Nerve Irritation: The Dimension That Makes All the Difference
MSC-based stem cell therapy for disc disease most clinically pertinent but least talked about impact: Effect of MSC-based stem cell therapy on nerve root sensitisation Once the pathological process has begun, irritation of nerve fibers contributing to back and leg pain due to degenerative disc disease is not merely a mechanical compression. It is a largely chemical and inflammatory process: mediators of inflammation leaking from the degenerative disc flood nearby nerve roots, lowering their threshold for activation such that even modest degrees of structural compression seen on imaging result in disproportionate pain responses.

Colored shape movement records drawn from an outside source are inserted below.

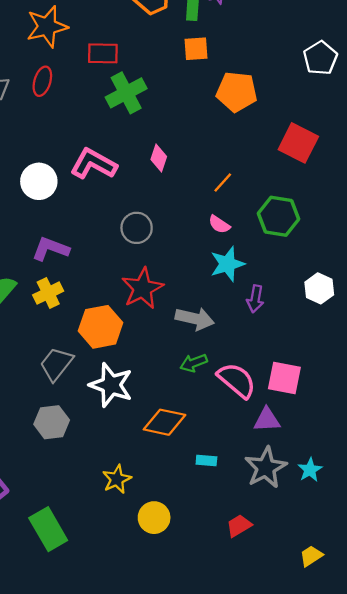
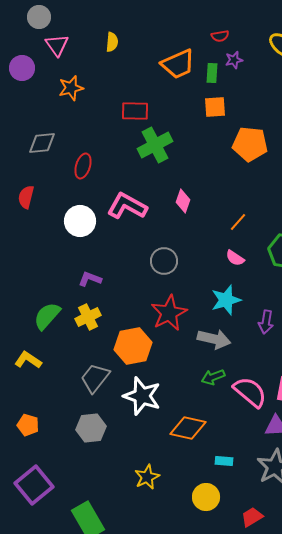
orange star: (47, 27) -> (71, 88), moved, size x0.7
red ellipse: (42, 81) -> (83, 166), moved
purple L-shape: (50, 249) -> (90, 279), size x0.7
cyan star: (227, 264) -> (226, 300), moved
yellow circle: (154, 518) -> (206, 497), moved

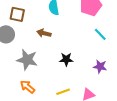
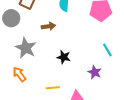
brown arrow: (44, 33) -> (48, 26), turned 144
cyan line: (100, 34) -> (107, 50), moved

Through attenuating the intradiscal inflammatory burden, MSC-based stem cell therapy may alleviate chemical irritation of adjacent neural structures a phenomenon that is independent of realignment in disc height or outward herniation. This mechanism is clinically important for patients whose main presenting complaint is radicular pain rather than axial back pain alone, and several published trials suggest that many have reported improvement in either leg pain or neurological symptoms before any meaningful change from baseline measures on structural imaging.
Who Will Benefit Most and What to Anticipate
Pfirrmann grade III or IV disc degeneration that is significant but not complete, and who have failed a sustained course of conservative management and for whom surgical options carry meaningful risk or been declined identify the population most likely to realistically derive clinically relevant benefit from intradiscal MSC-based stem cell therapy. Younger patients with persistent but preserved disc height and evidence of inflammatory markers on advanced MRI usually exhibit the most consistent responses.

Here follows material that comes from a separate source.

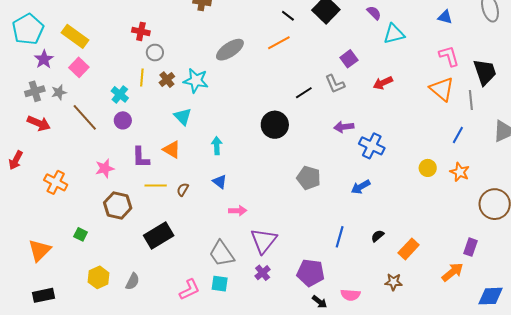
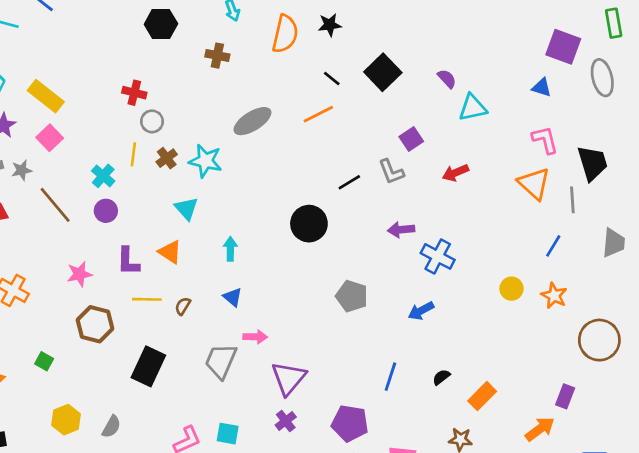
black rectangle: (159, 236) -> (148, 366), turned -36
gray trapezoid: (222, 254) -> (221, 361), moved, turned 56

This is not just a back pain treatment for anyone. It is an intervention directed against a pathological process in one specific population, and the responsible clinicians administering it will be quick to tell you so. On that evidence lies the hard-won discipline of careful patient selection, which makes for meaningful outcomes in regenerative spine medicine as elsewhere.
References
Clouet, J., Fusellier, M., Camus, A., Le Visage, C., & Guicheux, J. (2019). Intervertebral disc regeneration: From bench to bedside. Trends in Biotechnology, 37(4), 404–420.
Huang, Y.C., Urban, J.P., & Luk, K.D. (2014). Disc regeneration: Why, when, how. European Spine Journal, 23(Suppl 3), S299–S307.
Noriega, D.C., Ardura, F., Hernández-Ramajo, R., et al. (2017). Intervertebral disc repair by allogeneic mesenchymal bone marrow cells: A randomised controlled trial. Transplantation, 101(8), 1945–1951.
Richardson, S.M., Kalamegam, G., Pushparaj, P.N., et al. (2016). Mesenchymal stem cells in regenerative medicine: Focus on articular cartilage and intervertebral disc regeneration. Methods, 99, 69–80.
Zhao, C.Q., Wang, L.M., Jiang, L.S., & Dai, L.Y. (2007). The cell biology of intervertebral disc aging and degeneration. Ageing Research Reviews, 6(3), 247–261.